To be Belizean is far more crucial than just casting our very important vote on election day. It should carry through to our daily lives and how we take pride in the matters surrounding us. How many of us are active in our communities to see things get better? How many of us are mentors to disillusioned youth? How many of us partake in town/city council meetings to address issues in your area or take up the challenge of making sure our voice is heard? So many times the forum or stages is there for us to be active participants in the decision making or at least given the opportunity to vent our thoughts and frustrations and while some of us do take advantage of that, most of us are content with watching the activities unfold. Even long after the situation has become dire we still find in ourselves the ability to bitch and moan about our crosses in life but have no motivation to do something about it. We scoff at the Chinese/Taiwanese community with their shanty stores on every street corner but don't have the discipline to sacrifice a generation for the betterment of those to come.

Pipple seh life haad out ya... I don't believe we know what a hard life is yet, sad to say. I feel that we are complaining now because we have so long gotten fat off the tits of goodwill and charity that now when these aspects have become lean, we cry for help and more handouts. We complain about gas prices and high electricity rates in the privacy of our living rooms and expect the media houses and NGO's to champion our cause in the public forum. We fear the reality of what is to come and cry out for our government to do something about it.

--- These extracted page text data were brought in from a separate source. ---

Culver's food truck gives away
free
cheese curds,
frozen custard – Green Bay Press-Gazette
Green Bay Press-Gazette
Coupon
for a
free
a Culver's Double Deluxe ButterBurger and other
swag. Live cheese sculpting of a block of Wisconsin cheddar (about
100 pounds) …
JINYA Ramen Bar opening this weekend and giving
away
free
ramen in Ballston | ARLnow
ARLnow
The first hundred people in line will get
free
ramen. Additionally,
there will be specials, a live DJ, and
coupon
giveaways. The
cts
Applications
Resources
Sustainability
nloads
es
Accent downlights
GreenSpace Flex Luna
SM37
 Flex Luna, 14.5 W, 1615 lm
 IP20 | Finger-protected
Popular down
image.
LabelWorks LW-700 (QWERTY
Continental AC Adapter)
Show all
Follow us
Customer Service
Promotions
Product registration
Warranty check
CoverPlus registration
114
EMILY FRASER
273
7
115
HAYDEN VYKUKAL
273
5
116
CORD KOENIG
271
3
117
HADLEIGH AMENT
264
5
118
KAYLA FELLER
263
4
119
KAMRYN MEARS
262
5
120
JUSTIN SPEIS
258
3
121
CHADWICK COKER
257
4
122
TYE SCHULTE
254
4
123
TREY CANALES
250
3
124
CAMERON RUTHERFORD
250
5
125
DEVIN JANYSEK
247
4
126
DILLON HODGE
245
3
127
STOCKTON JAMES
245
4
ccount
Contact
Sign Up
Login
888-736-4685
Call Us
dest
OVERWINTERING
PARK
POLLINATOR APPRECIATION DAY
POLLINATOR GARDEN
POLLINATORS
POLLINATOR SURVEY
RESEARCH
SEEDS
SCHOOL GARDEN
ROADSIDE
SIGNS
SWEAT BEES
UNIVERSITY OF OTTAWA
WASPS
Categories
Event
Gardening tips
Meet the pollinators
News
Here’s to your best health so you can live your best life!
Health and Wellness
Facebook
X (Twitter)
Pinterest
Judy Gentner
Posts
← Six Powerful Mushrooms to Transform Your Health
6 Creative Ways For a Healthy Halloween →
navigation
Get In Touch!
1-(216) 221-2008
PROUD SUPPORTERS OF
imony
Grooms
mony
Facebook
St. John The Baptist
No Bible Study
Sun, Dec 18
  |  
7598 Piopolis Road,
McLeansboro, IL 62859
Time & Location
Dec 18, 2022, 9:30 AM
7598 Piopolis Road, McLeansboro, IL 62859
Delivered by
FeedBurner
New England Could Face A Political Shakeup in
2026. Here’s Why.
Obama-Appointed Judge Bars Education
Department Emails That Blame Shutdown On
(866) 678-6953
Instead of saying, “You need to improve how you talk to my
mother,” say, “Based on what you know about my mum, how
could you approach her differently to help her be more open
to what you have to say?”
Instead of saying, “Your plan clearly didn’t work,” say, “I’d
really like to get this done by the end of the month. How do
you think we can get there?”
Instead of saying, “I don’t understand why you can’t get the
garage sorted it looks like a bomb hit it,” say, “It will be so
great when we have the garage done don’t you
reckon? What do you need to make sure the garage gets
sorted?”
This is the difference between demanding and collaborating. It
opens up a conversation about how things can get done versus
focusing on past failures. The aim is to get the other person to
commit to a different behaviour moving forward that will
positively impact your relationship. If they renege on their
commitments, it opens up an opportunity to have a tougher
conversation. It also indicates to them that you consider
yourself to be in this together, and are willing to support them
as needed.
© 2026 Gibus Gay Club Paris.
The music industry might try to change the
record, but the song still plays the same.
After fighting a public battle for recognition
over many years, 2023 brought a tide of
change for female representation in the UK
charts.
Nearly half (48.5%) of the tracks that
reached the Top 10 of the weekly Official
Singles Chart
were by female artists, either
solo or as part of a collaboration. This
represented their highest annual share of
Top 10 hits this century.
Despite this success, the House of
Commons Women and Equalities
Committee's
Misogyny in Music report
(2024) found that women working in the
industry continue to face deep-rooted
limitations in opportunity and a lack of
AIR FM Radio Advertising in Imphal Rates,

I don't think we have the guts (for want of a better word) to objectively look at our lifestyles and see how to change the dependency of the way we live so as to better the way we live. We want it easy and we want it now in this world of $600 prepaid phones and living beyond our means. The keeping up with the Jones' has us hooked on the dream of living the good life while not feeling the need to work for it. In a country where we are quick to borrow the cultures of the US, we fail to see what makes us Belizean and what opportunities lay right before us. Far too often do we seek the "wise" accented words of paler faces than our own to guide us in a direction that we ourselves know to take.

Gimme gimme is our motto, as irritating as the song it reminds me of. Many fingers can be pointed for this mindset but regardless as to who you think is to blame for how we got here... we are to blame for staying this way. Its is time we take pride in being a citizen of this country and realize that the very opportunity of being a Belizean also comes with some responsibility.

Break the cycle! Get involved with your community! Know what is going on in your government! Hold them and yourselves to the highest standard! Love Belize for the jewel everyone claims it to be and maybe, just maybe things can better for ourselves.